Further, in the plan view, an opening section 315 is formed at the center of the cup cover 312a. Further, the opening section 315 includes a plurality of projections 315a extending downward in the vertical direction of the paper surface (downward in the direction perpendicular to the paper surface of FIG. 8A), and the diameter of the opening defined by the projections 315a is reduced gradually. The projections 315a are used to hold sprouts grown from the seeds.

The cup holder 601 is a cylindrical member having a bottom, and can store liquid. The cup holder 601 includes a first storage 601a, a second storage 601b, and protrusions 601c as partitions dividing inner spaces of the first and second storages 601a, 601b. The protrusions 601c are configured to allow fluid communication between the first storage 601a and the second storage 601b. The cup holder 601 is configured to be attachable to the attachment hole 511h of the third component 511 in the state where the cup 301 is attached to the cup holder 601. The protrusions 601 function to retain the plant roots inside the second storage 601b, and functions to allow the liquid to flow between the first storage 601a and the second storage 601b.

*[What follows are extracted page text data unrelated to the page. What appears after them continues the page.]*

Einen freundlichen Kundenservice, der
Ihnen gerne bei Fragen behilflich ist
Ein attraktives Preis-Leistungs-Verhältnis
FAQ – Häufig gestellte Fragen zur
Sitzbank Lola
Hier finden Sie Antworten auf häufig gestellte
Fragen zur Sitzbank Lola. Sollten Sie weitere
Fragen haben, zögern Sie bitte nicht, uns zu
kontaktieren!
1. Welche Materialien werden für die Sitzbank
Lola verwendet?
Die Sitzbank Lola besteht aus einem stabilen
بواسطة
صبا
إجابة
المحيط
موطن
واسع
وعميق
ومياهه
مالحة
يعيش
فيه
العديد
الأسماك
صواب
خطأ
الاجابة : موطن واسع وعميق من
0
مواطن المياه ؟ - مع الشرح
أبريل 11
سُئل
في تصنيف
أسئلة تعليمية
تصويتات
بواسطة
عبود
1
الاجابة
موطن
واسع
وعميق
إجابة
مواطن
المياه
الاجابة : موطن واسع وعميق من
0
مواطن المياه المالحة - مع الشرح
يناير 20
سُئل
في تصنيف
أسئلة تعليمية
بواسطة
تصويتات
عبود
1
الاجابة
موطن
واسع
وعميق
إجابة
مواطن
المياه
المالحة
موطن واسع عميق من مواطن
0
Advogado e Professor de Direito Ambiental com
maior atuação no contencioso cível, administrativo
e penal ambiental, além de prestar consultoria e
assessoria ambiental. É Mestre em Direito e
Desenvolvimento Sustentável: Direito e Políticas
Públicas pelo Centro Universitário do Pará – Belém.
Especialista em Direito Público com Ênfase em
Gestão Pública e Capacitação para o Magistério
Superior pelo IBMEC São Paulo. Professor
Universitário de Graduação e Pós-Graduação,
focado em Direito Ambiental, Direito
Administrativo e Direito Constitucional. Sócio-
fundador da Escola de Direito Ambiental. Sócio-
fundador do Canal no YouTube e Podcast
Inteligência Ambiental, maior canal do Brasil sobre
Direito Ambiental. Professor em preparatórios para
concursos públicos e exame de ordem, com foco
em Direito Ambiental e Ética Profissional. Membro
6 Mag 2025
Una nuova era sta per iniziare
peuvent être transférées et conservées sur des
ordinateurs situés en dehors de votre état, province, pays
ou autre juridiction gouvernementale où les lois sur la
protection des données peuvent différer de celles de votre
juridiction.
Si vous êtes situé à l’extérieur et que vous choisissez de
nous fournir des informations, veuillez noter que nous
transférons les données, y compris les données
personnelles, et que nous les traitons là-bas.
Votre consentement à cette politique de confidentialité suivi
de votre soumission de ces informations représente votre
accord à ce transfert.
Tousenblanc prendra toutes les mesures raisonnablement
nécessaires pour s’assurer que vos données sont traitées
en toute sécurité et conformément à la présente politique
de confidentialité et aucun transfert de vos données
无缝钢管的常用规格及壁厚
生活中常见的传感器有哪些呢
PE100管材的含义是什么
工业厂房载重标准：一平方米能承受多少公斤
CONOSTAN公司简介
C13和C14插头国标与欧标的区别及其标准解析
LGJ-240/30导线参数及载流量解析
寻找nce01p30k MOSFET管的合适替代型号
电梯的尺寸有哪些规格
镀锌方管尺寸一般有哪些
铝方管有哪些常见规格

Although items, elements or components of the invention may be described or claimed in the singular, the plural is contemplated to be within the scope thereof unless limitation to the singular is explicitly stated. While the embodiments of the present invention have been described above, the present invention is not limited to these embodiments. It should be noted that various modifications and changes can be made within the gist of the present invention. This application claims the benefit of Japanese Patent Application No. 2021-141895, filed Aug. 31, 2020, which is hereby incorporated by reference herein in its entirety.